Littera’s platform is built to support tutoring programs with equity as a core design principle. To meet the needs of diverse populations, including special education and ESOL students, Littera enables strategic program design implementation.

I applaud the districts that involve principals in the design and implementation of new district-sponsored initiatives early in the acquisition and planning processes. These districts understand the power that can be leveraged when they use talented principals in the beginning stages of planning innovative approaches in the context of now. Districts tap the influencers, the principals who aren’t afraid to leave the comfort zone of reverting back to what may or may not have worked from a different time in education. It is evident that these districts respect the role and responsibilities of the principal leaders - the ones that can build and sustain the flywheel necessary to create greatness in outcomes. In “Turning the Flywheel: A Monograph to Accompany Good to Great,” Jim Collins points out that “great organizations understand the difference between their core values and purpose (which almost never change), and operating strategies and cultural practices (which endlessly adapt to a changing world).” This is all the more reason principals must be engaged from the beginning to determine the path forward. They have a large stake in the outcomes. Principals must, in turn, articulate the purpose and value of each operating strategy to their school communities as a means of developing the momentum of the flywheel, intent on achieving greatness in outcomes in a time of great change and even greater demands. This is a tall, but necessary order for the school principal. 

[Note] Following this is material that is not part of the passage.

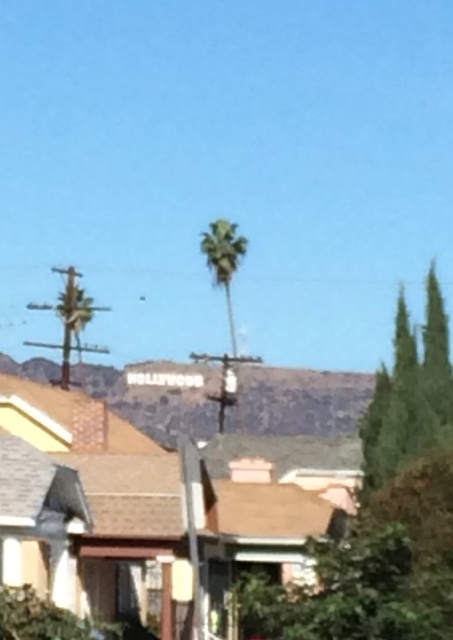 You are a photographer planning to capture the Hollywood sign in the background. You have two green leafy trees in your frame, the green leafy tree at right and the green leafy palm at center. Which tree would you choose to frame the sign if you want the tree to appear more slender in your photo?

The green leafy tree at right is thinner than the green leafy palm at center, so you should choose the green leafy tree at right to frame the Hollywood sign as it will appear more slender in the photo.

As I reflect on these many conversations, what comes to mind is familiar advice being lived out loud by these principals. Advice credited to Theodore Roosevelt with versions of the message used by Barack Obama, Abraham Lincoln, Ronald Reagan, and John F. Kennedy, and others. School principals are clearly “doing what they can, with what they have, where they are.” They are taking the mission of creating innovative schools seriously in response to new and different problems. For this, I am grateful, as the future walks the halls of their school buildings every single school day.